GPT-5.4 Nano — the budget fast path
$0.20/M input, $1.25/M output, 400K context. Nano is what you reach for when you want a GPT model but can’t justify the cost: quick commit-message generation, file summarization, linter comments. It’s not as smart as Mini, but it’s fast and dirt cheap.
Honestly, for most OpenClaw workflows, it’s a false economy. The difference between Nano and Mini output-token cost is $3.25/M. For a typical coding session using maybe 2M output tokens, that’s $6.50. Not worth the quality drop unless you’re running a high-volume batch job.
GPT-5.4 Pro — almost never
$30/M input, $180/M output, 1.05M context. GPT-5.4 Pro is positioned as the flagship reasoning model. On paper it’s better than 5.4 at the hardest problems. In practice, I’ve had a hard time finding tasks where the quality gain justifies being 12x more expensive than GPT-5.4.
If you’re doing literal research-grade work (novel proof writing, symbolic math, or multi-hour autonomous reasoning that needs to be right on the first try), fine. For everyone else, GPT-5.4 at $2.50/$15 does the job.
Legacy models to skip
- GPT-5 ($1.25/$10): Replaced by GPT-5.1 Chat at the same price with better behavior. No reason to pin to the older version.
- GPT-5 Mini ($0.25/$2): Cheaper than 5.4 Mini but noticeably worse at tool calling. The $0.50 you save on input tokens isn’t worth the iteration cost.
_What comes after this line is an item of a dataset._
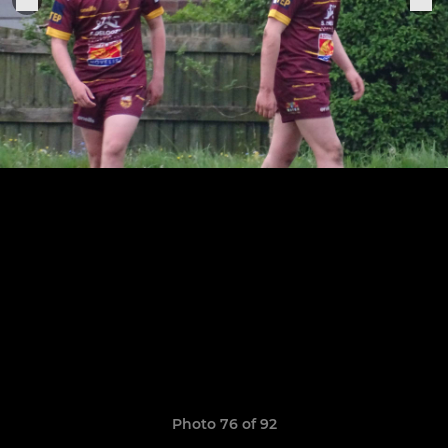
Photo 76 of 92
- GPT-4.1 / 4o / o1 / o3: All superseded. Don’t start new projects on them.
Setup in OpenClaw
Running through haimaker.ai
All OpenAI models are also available through haimaker.ai with a single API key. If you’re already using haimaker for other providers, you can get GPT-5.4 and friends without creating a separate OpenAI account:
{
"models": {
"providers": {
"haimaker": {
"baseUrl": "https://api.haimaker.ai/v1",
"apiKey": "your-haimaker-api-key",
"api": "openai-completions"
}
}
}
}
This also gets you access to Claude, Gemini, Grok, and dozens of open-source models through the same provider.
Direct OpenAI setup
Getting OpenAI running takes about two minutes.
1. Get your OpenAI API key
Sign up at platform.openai.com. You’ll need to add billing before the API will accept requests. There’s no free tier for programmatic use.
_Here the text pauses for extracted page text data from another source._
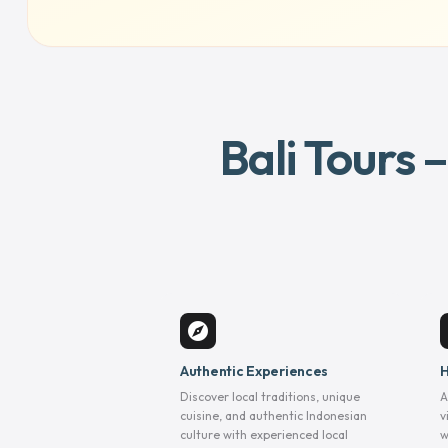
Bali Tours 
explore
Authentic Experiences
H
Discover local traditions, unique
A
cuisine, and authentic Indonesian
v
culture with experienced local
w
2. Add OpenAI as a provider
Open ~/.openclaw/openclaw.json and add OpenAI to your providers:
{
"models": {
"providers": {
"openai": {
"baseUrl": "https://api.openai.com/v1",
"apiKey": "your-openai-api-key",
"api": "openai-completions"
}
}
}
}
3. Add models to the allowlist
In the same file, add the models you want to use:
{
"agents": {
"defaults": {
"models": {
"openai/gpt-5.4-mini": {},
"openai/gpt-5.4": {},
"openai/gpt-5.1-codex-max": {}
}
}
}
}
4. Apply the config
Run openclaw gateway config.apply and switch models with /model during a session.
What I’d do
Default to GPT-5.4 Mini. Step up to GPT-5.4 when the task is actually hard or you need the full 1M context window. Swap in GPT-5.1-Codex-Max when OpenClaw is running agent-style and you won’t be driving. Ignore Nano and Pro unless you have a specific reason. The middle of the lineup is where the real work gets done.